I was pleasantly surprised at the response today. I had planned to present based on the interactions and engagement I have come to expect from a lot of the teachers I work with. Often they will wait for me to tell them exactly what they should be doing and how to do it. The teachers today were engaged, and interacting with me and each other and really thinking through problems and the problem solving. When I first saw the room and set up I was very disappointed. The room was crowded, desks in rows, barely room to get around and definitely not conducive to interactive discussions and teachers coming to the document camera to share, so I thought. I made some changes to how I was going to have teachers share, based on the room set up, and that may not have been the smartest move on my part, but it is what it is. I really wanted teachers to come to the document camera themselves, and have group discussions about their solutions, but I made an executive decision. There was also some difficulty with the wi-fi, and I wasn’t sure I was going to be able to use my presentation at all, and was going to have to be creative in sharing problems. Fortunately, one of the attendees offered his hot spot and saved me that pain. I think too, as a future consideration, a topic like this may need 1 1/2 hours rather than one hour. It’s big, and we all need time to cognate on it.
As I read through the comments from attendees, my first reaction was “darn”. I took a chance, and it didn’t work out. I wasted people’s time, and that is never a good thing. I sat through another session, had dinner, conversed with friends and other presenters, and began to see it a little differently.

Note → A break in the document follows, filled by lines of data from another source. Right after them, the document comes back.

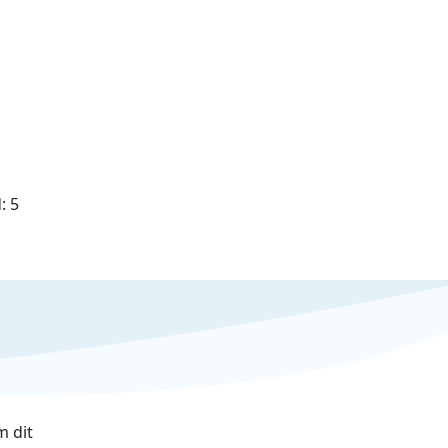
:
5
 dit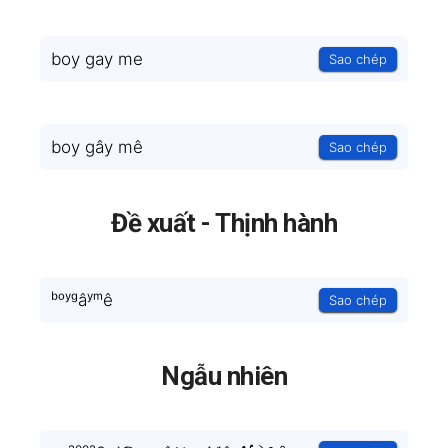
boy gay me
Sao chép
boy gây mê
Sao chép
Đề xuất - Thịnh hành
ᵇᵒʸᵍâʸᵐê
Sao chép
Ngẫu nhiên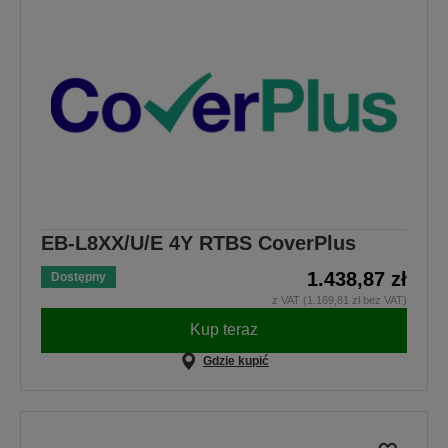
EB-L8XX/U/E 4Y RTBS CoverPlus
1.438,87 zł
Dostępny
z VAT (1.169,81 zł bez VAT)
Kup teraz
Gdzie kupić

I was transparent at the start of my presentation, letting attendees know that elementary education is a new area for me, and I am learning as well as the teachers with whom I work. I commented on how I hoped to learn from them, and that I had something of value to offer to the discussion. I also modeled a growth mindset. I was willing to step out of my comfort zone, share things that I am learning, and allow myself to learn from others who were willing to do the same. I saw several “ah ha” moments in that hour today, heard teachers reflecting and thinking about problems, student thinking, and conversations they could be having in their classrooms. I heard teachers sharing with each other things that have worked, and misconceptions they themselves have had about this topic.
I want to thank those who gave feedback for taking the time to do so. It helps me to see where I need to grow, and reflect on my own learning. Some feedback I would like to comment upon: “How much you get out of this session depends on you”. Yes, that is true of any learning situation. It is what we experience in classrooms every day. I wouldn’t have it any other way. When I begin to depend on someone else for my learning, I am passing up the opportunity to have a say in how far I can go. Another: “Abstract discussion is fine, but I prefer methods to take back and use in the classroom tomorrow”. There is more to take back to the classroom that a pre-made activity or someone else’s lesson. Often, the things we need to learn are the ways to facilitate a lesson, and to allow students to be heard. A large part of what I was doing today was modeling facilitation of classroom discourse, allowing voices to be heard and encouraging students to make meaning of a difficult topic.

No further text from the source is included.